Required work: Nothing but the lines from the one that contains "mieux structurer le" to the end of the records should be printed, both ends included, exactly as given.

Records for processing:

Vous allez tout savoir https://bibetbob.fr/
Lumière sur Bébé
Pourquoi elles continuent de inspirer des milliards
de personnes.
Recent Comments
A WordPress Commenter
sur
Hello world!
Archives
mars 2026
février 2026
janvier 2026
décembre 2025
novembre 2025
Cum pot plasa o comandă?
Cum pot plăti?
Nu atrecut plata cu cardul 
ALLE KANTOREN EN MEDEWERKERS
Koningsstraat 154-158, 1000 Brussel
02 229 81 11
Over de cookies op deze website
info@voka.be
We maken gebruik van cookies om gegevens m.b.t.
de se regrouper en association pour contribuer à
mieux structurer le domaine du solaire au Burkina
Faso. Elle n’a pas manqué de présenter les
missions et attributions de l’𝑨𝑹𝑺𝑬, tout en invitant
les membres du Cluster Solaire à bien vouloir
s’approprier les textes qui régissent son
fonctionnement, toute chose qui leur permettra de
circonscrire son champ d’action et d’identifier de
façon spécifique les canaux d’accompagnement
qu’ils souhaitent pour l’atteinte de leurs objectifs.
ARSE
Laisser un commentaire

Answer:
mieux structurer le domaine du solaire au Burkina
Faso. Elle n’a pas manqué de présenter les
missions et attributions de l’𝑨𝑹𝑺𝑬, tout en invitant
les membres du Cluster Solaire à bien vouloir
s’approprier les textes qui régissent son
fonctionnement, toute chose qui leur permettra de
circonscrire son champ d’action et d’identifier de
façon spécifique les canaux d’accompagnement
qu’ils souhaitent pour l’atteinte de leurs objectifs.
ARSE
Laisser un commentaire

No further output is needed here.